Because I love it when bill gates charge us for yet another crappy product that was delayed for so long.

ok I'll consider a MAC now if I can get use to clicking with five fingers. still they are expensive over in my place. no matter what the price are in the US.


----------



## linskyjack (Aug 28, 2004)

Headrush said:


> I don't agree.
> If Apple had priced Macs aggressively when they first appeared, proprietary or not I believe they would have killed Windows. They instead chose the extreme markup and going after the desktop publishing crowd.
> (Choice or they failed to understand home market.)


If Apple had not made OS proprietary, many players would get involved and drive down the prices.


----------



## Headrush (Feb 9, 2005)

linskyjack said:


> If Apple had not made OS proprietary, many players would get involved and drive down the prices.


Windows is proprietary so its not just that. 
By saying if the Mac OSes weren't proprietary you are assuming they would be free like Linux based OSes today, so essentially its price.

You're confusing OSes with hardware. Don't kid yourself either, many non apple manufacturers and developers made great profits in those days of high markup on Apple related products. I'd bet they all rather have those market conditions again. Most eventually concentrated on Windows only even at the lower per unit profit because of the market share became so Windows slanted.

And why did Windows <= 3.1.1 become so adopted over the better OS 7 range OSes, price. (hardware and software)


----------



## robomatic (Nov 5, 2004)

My first computer was a MAC. I loved it. My second computer, too. BUT, I don't think there is a high horse to be had here. Apple has attitude just like Microsoft only without the market share. I remember a host of Mac designs that were ill conceived, or did not last long, or that took advatage of the consumer.

As for operating system, I think the MAC has an edge, but only an edge, and Vista has closed on the MAC OS (by copying it).

I came close to buying a macbook right after the conversion to Intel processors, but y'know what? When Apple put out the computer with the Intel Processors, they stopped including their nice little package of software, which effectively upped the price.

Also no delete forward key. It's the little things that drive you crazy.
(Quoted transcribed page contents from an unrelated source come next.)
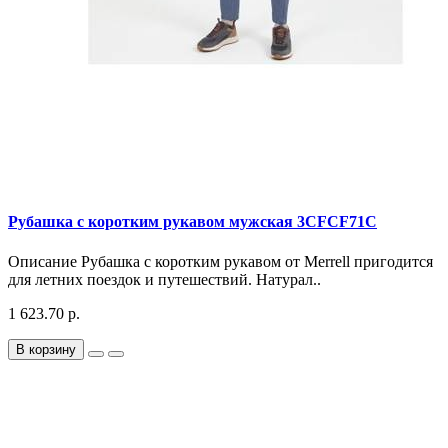
Рубашка с коротким рукавом мужская 3CFCF71C
Описание Рубашка с коротким рукавом от Merrell пригодится
для летних поездок и путешествий. Натурал..
1 623.70 р.
В корзину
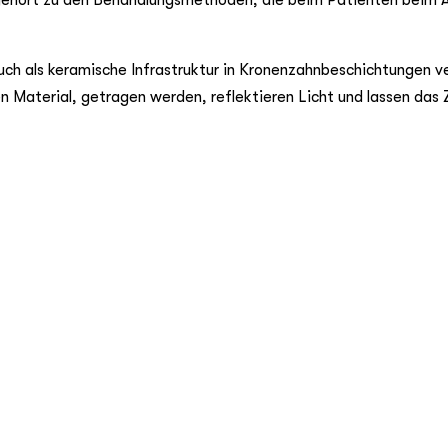
 gehört zu den Behandlungsmethoden, die beim Patienten beim A
ch als keramische Infrastruktur in Kronenzahnbeschichtungen ve
 Material, getragen werden, reflektieren Licht und lassen das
As for price, I don't think MACs cost that much different from PCs, but they tend to make you get little add-ons and there you go. That mac mini is cute. Packs a 2.5" HD and a DVD reader into 499. But if you want more memory and a DVD writer, you are in PCC notebook territory. Judgement call.
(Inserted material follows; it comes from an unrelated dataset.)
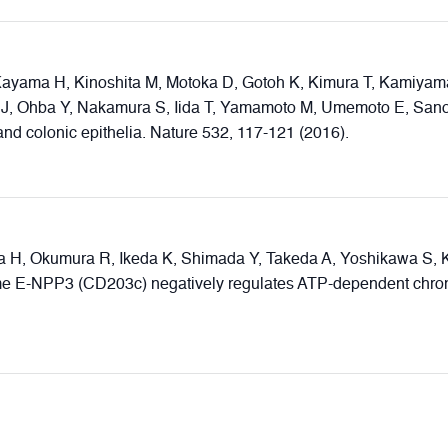
ayama H, Kinoshita M, Motoka D, Gotoh K, Kimura T, Kamiyama
J, Ohba Y, Nakamura S, Iida T, Yamamoto M, Umemoto E, Sano
and colonic epithelia. Nature 532, 117-121 (2016).
a H, Okumura R, Ikeda K, Shimada Y, Takeda A, Yoshikawa S, 
 E-NPP3 (CD203c) negatively regulates ATP-dependent chronic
And if you want something less expensive? THERE'S LINUX!!!


----------



## VegasACF (May 27, 2005)

The usual pet peeve: MAC is an acronym. Mac is an abbreviation.



robomatic said:


> My first computer was a MAC. I loved it. My second computer, too. BUT, I don't think there is a high horse to be had here. Apple has attitude just like Microsoft only without the market share. I remember a host of Mac designs that were ill conceived, or did not last long, or that took advatage of the consumer.
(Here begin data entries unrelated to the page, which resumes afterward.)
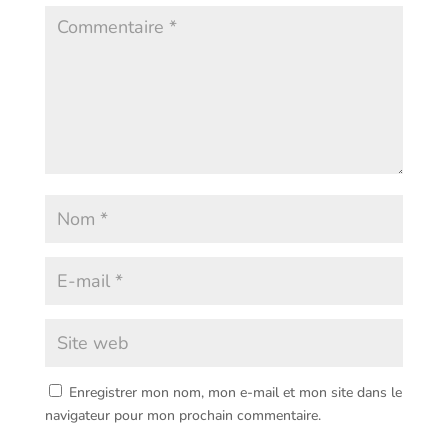
Enregistrer mon nom, mon e-mail et mon site dans le
navigateur pour mon prochain commentaire.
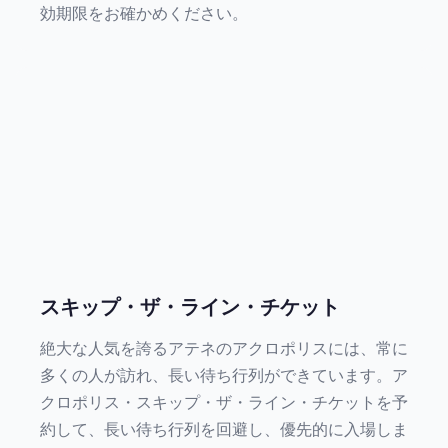
効期限をお確かめください。
スキップ・ザ・ライン・チケット
絶大な人気を誇るアテネのアクロポリスには、常に
多くの人が訪れ、長い待ち行列ができています。ア
クロポリス・スキップ・ザ・ライン・チケットを予
約して、長い待ち行列を回避し、優先的に入場しま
Gil Amelio was at the helm of the company then, and it was in dire straights. It is a testament to the platform that it survived his tenure.



robomatic said:


> As for operating system, I think the MAC has an edge, but only an edge, and Vista has closed on the MAC OS (by copying it).


Good for Microsoft. As a user of both platforms, I welcome Windows becoming more Mac-like.



robomatic said:


> I came close to buying a macbook right after the conversion to Intel processors, but y'know what? When Apple put out the computer with the Intel Processors, they stopped including their nice little package of software, which effectively upped the price.


That's odd. My MacBook Pro came with a rather extensive suite of software, including, but not limited to, the iLife suite. You _sure_ about your information? Because my experience is diametrically opposed.



robomatic said:


> Also no delete forward key. It's the little things that drive you crazy.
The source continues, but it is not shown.